Считать своих после разгрома — работа хуже боя. В бою считаешь врага, и каждая цифра в радость. После — считаешь тех, кого недосчитался, и каждая пустая циновка бьёт сильнее пули.
Мы сошлись через три ночи после того, как каратели прокатились по зоне и схлынули, оставив за собой пожарища и пустые загоны. Сошлись не там, где жили под базой, — то колено пришлось бросить, его засыпало при выкуривании, — а дальше к реке, в старой камере второго яруса, которую дядя Шау помнил ещё с французской войны. Я пришёл первым, сел у входа, зажёг плошку и стал ждать, кто выйдет из темноты на этот скудный огонёк, и в ожидании этом было больше тревоги, чем в любой засаде, какую я ставил на врага.

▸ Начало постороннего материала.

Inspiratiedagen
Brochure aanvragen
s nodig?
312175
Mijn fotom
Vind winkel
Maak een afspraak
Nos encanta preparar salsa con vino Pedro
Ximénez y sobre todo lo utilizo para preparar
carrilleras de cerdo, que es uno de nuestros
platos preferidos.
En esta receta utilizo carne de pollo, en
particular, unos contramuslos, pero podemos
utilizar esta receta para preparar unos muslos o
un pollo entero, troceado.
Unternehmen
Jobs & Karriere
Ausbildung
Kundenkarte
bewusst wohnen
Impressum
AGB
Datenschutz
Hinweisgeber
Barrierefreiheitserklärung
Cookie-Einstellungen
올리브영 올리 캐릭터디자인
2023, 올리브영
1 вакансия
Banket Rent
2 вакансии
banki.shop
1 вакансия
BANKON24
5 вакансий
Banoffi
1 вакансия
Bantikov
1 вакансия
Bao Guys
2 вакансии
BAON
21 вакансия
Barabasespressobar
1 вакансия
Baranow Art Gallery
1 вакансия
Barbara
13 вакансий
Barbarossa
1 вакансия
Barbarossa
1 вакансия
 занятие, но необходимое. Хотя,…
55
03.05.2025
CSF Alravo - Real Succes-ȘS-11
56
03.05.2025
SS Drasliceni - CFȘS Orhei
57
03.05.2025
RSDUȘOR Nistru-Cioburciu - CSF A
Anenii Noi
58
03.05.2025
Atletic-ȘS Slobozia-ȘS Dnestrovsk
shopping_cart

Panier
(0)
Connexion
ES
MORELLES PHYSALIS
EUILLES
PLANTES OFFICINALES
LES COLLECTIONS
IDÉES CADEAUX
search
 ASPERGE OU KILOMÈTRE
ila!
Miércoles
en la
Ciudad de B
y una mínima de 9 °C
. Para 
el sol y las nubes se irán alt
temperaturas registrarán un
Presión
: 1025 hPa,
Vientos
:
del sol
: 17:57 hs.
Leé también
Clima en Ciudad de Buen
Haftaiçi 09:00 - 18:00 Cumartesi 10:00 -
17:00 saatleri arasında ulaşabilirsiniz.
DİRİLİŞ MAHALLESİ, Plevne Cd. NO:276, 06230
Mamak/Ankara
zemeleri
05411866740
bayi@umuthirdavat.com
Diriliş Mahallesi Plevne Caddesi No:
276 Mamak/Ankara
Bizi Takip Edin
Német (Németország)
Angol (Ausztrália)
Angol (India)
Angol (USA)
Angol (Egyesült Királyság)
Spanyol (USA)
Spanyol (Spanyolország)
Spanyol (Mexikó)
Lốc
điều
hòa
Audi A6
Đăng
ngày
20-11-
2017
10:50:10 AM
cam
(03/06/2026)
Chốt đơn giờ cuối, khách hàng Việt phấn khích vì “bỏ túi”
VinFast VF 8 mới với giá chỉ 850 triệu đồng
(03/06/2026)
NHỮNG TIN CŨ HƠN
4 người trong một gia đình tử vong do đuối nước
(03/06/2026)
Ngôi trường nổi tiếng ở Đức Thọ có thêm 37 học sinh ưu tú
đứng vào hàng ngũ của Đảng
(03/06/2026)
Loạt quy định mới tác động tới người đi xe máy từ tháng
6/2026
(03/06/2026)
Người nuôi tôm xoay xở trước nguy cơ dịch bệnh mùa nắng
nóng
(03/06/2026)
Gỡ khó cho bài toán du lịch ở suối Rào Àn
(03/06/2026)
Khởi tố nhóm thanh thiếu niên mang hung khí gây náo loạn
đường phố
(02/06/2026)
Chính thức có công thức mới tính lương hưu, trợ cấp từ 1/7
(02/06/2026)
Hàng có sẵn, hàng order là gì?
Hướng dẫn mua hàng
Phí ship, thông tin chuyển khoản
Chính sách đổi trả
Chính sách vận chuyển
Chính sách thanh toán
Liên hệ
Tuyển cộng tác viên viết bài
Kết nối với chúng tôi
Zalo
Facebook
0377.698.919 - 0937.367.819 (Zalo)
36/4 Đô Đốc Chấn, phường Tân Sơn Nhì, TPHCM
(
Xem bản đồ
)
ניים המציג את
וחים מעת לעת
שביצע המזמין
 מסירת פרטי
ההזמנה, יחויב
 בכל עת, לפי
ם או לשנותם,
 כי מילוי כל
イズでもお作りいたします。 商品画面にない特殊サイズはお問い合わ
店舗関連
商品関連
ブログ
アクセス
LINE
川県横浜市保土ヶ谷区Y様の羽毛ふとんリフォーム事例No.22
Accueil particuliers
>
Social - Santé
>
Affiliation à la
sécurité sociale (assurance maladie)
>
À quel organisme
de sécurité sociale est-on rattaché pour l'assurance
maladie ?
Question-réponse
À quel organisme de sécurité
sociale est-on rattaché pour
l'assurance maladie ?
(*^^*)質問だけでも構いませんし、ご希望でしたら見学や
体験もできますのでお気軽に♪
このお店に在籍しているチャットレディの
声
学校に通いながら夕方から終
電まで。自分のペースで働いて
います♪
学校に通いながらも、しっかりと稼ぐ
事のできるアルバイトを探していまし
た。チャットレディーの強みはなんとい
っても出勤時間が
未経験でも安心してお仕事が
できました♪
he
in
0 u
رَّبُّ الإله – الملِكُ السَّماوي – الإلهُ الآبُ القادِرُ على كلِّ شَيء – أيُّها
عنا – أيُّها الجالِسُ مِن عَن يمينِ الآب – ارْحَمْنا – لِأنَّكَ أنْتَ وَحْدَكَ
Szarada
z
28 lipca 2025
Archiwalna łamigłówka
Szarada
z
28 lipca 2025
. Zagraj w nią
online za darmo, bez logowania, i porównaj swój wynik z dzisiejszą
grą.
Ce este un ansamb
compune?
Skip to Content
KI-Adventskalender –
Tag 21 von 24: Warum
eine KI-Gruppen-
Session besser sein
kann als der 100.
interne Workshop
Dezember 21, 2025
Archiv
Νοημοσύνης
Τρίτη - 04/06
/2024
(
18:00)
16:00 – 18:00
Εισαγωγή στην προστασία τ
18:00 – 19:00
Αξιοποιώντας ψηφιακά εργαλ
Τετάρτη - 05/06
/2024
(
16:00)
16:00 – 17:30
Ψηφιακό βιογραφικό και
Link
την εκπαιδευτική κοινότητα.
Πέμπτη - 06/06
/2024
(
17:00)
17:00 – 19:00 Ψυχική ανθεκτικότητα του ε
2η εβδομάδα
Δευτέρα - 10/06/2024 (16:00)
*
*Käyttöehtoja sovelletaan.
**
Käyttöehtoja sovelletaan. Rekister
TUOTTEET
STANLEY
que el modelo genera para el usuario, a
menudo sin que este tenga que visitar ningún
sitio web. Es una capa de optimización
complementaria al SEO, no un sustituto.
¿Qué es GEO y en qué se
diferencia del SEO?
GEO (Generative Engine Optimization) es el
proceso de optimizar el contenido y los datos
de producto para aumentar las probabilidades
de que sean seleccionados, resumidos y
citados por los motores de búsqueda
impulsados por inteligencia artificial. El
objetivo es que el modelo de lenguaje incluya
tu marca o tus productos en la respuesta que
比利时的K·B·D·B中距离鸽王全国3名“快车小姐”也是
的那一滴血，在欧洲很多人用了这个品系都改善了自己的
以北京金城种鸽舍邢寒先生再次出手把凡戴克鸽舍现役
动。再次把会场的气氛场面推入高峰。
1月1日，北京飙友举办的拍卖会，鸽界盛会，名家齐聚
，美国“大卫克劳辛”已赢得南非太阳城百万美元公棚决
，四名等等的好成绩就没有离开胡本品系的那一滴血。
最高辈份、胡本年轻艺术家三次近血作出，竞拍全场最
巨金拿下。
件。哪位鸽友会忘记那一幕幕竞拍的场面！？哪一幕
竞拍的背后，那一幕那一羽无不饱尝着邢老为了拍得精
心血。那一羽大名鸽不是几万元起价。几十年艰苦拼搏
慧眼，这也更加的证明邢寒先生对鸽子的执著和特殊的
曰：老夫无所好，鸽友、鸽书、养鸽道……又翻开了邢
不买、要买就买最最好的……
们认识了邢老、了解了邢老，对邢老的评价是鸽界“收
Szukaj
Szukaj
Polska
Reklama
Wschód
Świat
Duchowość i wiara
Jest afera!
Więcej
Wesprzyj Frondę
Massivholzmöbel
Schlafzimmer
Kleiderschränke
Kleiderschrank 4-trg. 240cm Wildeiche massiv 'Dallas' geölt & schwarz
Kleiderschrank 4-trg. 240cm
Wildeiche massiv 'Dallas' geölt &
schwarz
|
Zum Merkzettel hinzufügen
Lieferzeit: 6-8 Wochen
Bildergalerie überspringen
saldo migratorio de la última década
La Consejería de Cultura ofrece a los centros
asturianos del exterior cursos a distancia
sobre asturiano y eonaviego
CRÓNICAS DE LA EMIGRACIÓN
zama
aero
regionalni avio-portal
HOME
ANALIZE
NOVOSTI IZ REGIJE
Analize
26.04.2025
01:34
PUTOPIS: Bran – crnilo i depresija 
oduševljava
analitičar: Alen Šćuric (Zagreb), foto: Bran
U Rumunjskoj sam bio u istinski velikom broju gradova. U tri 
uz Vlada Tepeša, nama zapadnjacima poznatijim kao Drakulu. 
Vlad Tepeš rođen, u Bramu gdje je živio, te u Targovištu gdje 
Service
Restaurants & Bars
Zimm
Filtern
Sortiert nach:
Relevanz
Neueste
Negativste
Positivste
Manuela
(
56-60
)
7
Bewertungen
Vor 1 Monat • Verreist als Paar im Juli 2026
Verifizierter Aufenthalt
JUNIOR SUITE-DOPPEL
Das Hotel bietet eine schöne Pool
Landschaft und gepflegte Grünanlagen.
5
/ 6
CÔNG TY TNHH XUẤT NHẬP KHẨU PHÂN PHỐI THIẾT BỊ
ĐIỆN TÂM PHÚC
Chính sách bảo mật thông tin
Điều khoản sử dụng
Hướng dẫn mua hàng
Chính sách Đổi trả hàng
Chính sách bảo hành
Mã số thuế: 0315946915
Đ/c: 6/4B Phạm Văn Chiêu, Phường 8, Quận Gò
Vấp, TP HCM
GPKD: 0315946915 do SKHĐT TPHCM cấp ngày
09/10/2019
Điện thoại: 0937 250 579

Первым из темноты выбрался Шау, сел рядом, поджав беспалую руку под локоть, и долго молчал, перекатывая за щекой комок бетеля. Следом пришёл Бай — щербатый, серый, с трубой за спиной и без обычной своей ухмылки. Приползла Май с двумя девчонками-связными из дальней деревни, а за ними протиснулся Кыонг, у которого плечо ещё пряталось в грязной повязке, но держался он на ногах. Потом подтянулись ещё двое, потом трое, и каждый, выходя на свет, первым делом обводил глазами камеру — искал тех, кого надеялся увидеть живым. И у каждого огонёк плошки гас в глазах раньше, чем он садился: лица, которое искал, в камере не было.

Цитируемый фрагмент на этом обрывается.